#### DATASET EXCERPTS:
※ ※ ※
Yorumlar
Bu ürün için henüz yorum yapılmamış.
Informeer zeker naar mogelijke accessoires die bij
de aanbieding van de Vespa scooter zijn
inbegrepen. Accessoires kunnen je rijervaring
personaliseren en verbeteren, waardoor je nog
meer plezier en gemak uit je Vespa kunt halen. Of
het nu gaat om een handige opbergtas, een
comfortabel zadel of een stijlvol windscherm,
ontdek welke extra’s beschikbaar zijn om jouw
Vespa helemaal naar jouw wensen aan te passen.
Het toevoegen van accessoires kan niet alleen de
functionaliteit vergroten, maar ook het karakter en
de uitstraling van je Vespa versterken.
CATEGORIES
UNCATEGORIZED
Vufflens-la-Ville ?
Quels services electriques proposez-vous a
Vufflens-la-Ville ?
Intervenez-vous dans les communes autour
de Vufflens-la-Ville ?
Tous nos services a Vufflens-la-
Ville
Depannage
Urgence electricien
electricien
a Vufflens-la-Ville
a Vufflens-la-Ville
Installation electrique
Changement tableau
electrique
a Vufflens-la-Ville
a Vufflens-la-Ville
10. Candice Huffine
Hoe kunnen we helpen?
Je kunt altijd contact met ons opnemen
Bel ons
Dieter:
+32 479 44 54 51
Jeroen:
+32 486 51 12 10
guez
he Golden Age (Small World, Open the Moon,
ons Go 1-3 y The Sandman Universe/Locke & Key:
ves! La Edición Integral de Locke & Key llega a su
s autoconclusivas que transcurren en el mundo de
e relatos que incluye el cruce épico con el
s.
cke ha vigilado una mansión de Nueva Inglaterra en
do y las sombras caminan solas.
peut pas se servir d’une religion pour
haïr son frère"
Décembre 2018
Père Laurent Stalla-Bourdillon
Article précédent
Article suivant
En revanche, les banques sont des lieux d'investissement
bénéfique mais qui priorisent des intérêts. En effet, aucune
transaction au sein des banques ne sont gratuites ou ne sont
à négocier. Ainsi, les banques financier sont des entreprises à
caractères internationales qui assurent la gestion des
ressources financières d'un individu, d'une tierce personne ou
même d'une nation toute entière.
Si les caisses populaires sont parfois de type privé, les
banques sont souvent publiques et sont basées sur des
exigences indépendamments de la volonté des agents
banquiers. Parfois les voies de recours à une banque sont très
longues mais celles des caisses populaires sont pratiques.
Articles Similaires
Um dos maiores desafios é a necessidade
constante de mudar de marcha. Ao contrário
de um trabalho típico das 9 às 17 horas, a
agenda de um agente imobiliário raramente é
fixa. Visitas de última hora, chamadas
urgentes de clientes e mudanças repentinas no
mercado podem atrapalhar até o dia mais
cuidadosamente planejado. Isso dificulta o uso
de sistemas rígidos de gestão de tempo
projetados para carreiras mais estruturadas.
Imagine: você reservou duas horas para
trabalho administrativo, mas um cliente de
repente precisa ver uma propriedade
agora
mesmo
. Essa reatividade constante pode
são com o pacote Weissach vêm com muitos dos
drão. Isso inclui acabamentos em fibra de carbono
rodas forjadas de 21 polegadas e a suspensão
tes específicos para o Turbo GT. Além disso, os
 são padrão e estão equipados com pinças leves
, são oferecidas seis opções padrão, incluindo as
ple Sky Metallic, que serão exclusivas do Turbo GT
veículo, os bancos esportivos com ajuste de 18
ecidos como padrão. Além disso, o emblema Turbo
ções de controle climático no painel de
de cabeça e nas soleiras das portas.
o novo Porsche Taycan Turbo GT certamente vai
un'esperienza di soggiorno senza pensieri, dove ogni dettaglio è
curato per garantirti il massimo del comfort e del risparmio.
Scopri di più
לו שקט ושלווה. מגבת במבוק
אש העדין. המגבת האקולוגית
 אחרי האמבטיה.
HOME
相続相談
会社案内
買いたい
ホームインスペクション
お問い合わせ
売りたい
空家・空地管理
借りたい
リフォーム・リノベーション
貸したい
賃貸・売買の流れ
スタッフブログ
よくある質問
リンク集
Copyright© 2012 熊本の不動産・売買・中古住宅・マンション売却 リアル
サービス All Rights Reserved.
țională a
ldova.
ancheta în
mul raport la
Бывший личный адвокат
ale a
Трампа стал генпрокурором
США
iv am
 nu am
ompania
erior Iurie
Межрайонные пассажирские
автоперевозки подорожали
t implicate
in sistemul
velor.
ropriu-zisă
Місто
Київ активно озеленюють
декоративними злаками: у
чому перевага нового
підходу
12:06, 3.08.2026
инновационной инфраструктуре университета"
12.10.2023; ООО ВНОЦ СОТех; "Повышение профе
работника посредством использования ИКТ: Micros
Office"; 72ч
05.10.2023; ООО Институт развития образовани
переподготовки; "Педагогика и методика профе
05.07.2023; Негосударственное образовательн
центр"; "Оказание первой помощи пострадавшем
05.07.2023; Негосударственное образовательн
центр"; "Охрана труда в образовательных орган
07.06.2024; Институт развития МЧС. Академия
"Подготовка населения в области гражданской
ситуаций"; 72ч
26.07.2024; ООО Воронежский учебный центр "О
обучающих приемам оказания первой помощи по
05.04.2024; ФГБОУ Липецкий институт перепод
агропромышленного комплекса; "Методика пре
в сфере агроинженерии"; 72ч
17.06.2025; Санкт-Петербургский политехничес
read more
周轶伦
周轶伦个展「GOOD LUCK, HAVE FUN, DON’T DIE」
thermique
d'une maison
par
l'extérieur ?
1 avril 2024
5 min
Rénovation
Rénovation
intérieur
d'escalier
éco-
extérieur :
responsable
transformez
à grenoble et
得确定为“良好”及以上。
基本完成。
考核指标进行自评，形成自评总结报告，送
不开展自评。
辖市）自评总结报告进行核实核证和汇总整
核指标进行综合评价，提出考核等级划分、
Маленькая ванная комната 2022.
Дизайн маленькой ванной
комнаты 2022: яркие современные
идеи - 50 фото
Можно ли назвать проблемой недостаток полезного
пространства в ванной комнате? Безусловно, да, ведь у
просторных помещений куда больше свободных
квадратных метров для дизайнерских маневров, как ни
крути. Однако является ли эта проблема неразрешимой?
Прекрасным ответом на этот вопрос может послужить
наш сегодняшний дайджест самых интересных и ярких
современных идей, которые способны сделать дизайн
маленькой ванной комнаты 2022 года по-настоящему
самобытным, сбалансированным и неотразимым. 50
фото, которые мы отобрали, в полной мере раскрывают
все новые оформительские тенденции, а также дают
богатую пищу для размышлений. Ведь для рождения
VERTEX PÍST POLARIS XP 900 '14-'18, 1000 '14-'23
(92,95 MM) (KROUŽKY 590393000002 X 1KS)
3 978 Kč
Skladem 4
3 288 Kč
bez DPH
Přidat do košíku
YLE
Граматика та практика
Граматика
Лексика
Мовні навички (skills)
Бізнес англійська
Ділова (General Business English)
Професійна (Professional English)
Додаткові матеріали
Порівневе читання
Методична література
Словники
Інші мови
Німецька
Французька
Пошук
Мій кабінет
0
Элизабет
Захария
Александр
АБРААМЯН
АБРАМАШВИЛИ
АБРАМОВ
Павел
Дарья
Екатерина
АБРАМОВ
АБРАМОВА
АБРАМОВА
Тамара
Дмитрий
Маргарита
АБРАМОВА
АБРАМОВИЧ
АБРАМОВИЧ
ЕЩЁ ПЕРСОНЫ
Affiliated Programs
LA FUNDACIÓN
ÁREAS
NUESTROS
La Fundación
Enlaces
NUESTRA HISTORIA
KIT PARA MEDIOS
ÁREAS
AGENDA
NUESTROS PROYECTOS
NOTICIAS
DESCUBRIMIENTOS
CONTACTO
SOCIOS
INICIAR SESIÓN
※ ※ ※
#### INSTRUCTIONS TO FOLLOW:
Copy the lines from the entries above in which the word "Locke" appears.

#### ANSWER TO THIS PROBLEM:
ons Go 1-3 y The Sandman Universe/Locke & Key:
ves! La Edición Integral de Locke & Key llega a su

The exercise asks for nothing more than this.